1. Free agents or free trade? The more teams look at the free-agent market, the more they realize it doesn't include nearly enough talent to satisfy all the teams with needs, or to accommodate all the teams with money to spend. The question some are beginning to ask is whether that means we'll see more trades than in recent years. "Teams might be forced to deal from their strength to another team's strength," one veteran club official said. "Teams with a lot of pitching are going to need to talk to teams with a lot of hitting." Already this week, there was one small pitching-for-hitting trade between the A's and Royals. But it's also worth remembering that the Giants just won the World Series in large part because general manager Brian Sabean so stubbornly refused to trade his pitching for hitting.

2. Will teams pay big for small arms? If you ask four baseball people who's the next best free-agent starting pitcher after Cliff Lee, you might get four different answers -- and none of them enthusiastic. So there figures to be a bigger market than there should be for guys like Jorge De La Rosa and Carl Pavano. Will a big market lead to big multi-year deals, ones that teams may soon regret? We'll see.

3. Does Adam Dunn get to first base? Dunn has said plenty of times that he doesn't want to be a designated hitter. Scouts and executives have said plenty of times that Dunn should be a designated hitter, which means he could likely make more money if he's willing to be a designated hitter. So would Dunn go to an American League team that would want him to DH, but would pay him more to do it? When I asked an AL executive that question a couple months back, his guess was that Dunn will consider AL teams at least long enough to try to use them as leverage, but that he would eventually stick in the more comfortable (and DH-less) National League.

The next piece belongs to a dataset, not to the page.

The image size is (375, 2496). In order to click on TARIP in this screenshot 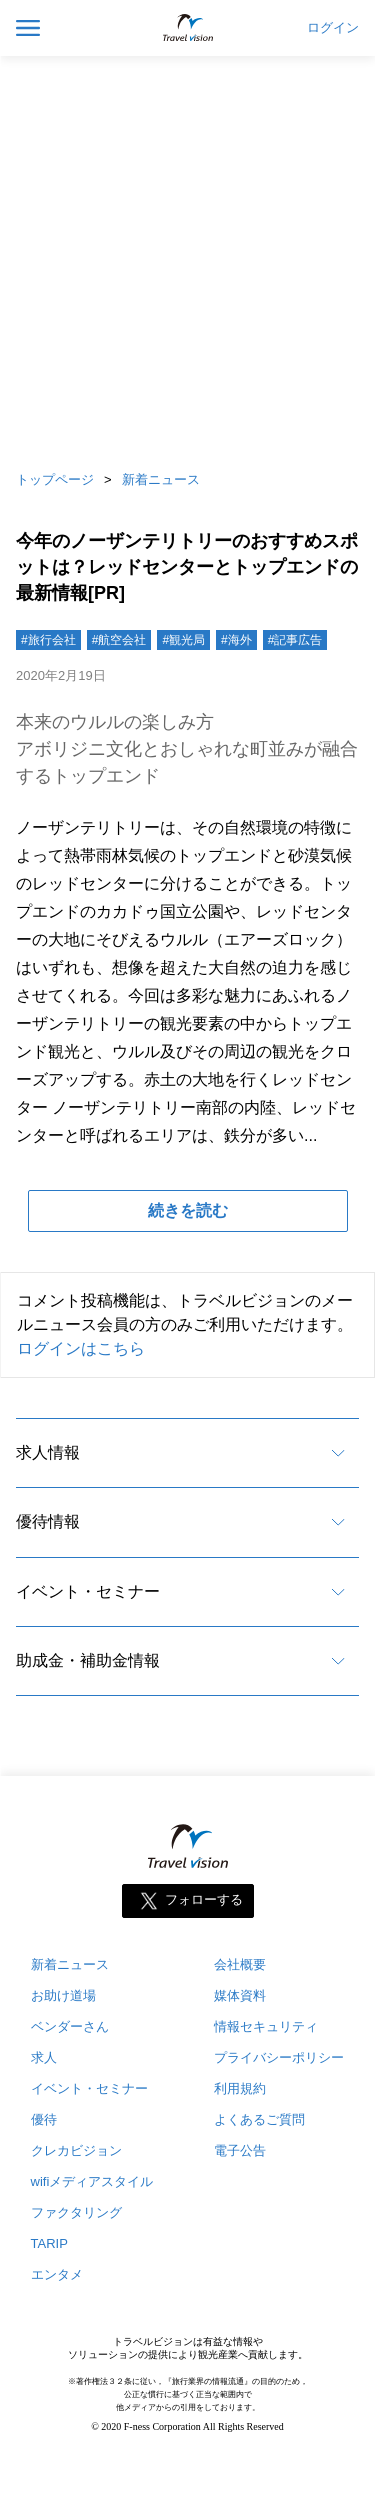, I will do `click(49, 2243)`.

4. Will Arte play the game? It's clear that the Angels want Crawford, and at least one person who talked to Crawford believes the Angels are at the top of his list, too. It sounds like a great match, and the only thing you wonder is whether Angels owner Arte Moreno will be up for a bidding war, if that's what it comes down to. Moreno likes his negotiations to go quick, and he seemed frustrated with the way the Angels lost out on Mark Teixeira a couple of years back. The Angels should be a big player this winter, and many people in the game believe they'll get Crawford, and maybe Adrian Beltre and a top reliever (Rafael Soriano?) as well. But if it comes down to drawn-out negotiating, will Arte get frustrated again?

5. If not Lee, then what's Plan B? The new Rangers owners told anyone who would listen that they're ready to spend money. They obviously want to spend a good chunk of it on Lee. Given how little Texas has committed for next year (only about $32 million, according to COTS baseball contracts), they could easily spend on Lee and another big free agent. But what if they don't get Lee? What if the Yankees offer so much that he can't turn it down (one competing executive said Friday that the best Texas can do "is drive the price up for the Yankees")? You can bet that the Rangers will still want to make a splash, but how do they do it? Victor Martinez would be one possibility, but would that be big enough? Lee or no Lee, Texas will be a team to watch.